- Opening Delimiter -

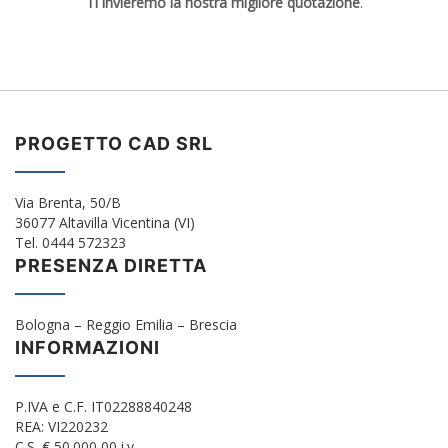
Ti invieremo la nostra migliore quotazione
.
PROGETTO CAD SRL
Via Brenta, 50/B
36077 Altavilla Vicentina (VI)
Tel. 0444 572323
PRESENZA DIRETTA
Bologna – Reggio Emilia – Brescia
INFORMAZIONI
P.IVA e C.F. IT02288840248
REA: VI220232
C.S. € 50.000,00 i.v.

- Closing Delimiter -

**Exercise instructions:** Set down no line except those from the one with "PRESENZA DIRETTA" to the last line of the data, inclusive, each exactly as written.

**Exercise answer:**
PRESENZA DIRETTA
Bologna – Reggio Emilia – Brescia
INFORMAZIONI
P.IVA e C.F. IT02288840248
REA: VI220232
C.S. € 50.000,00 i.v.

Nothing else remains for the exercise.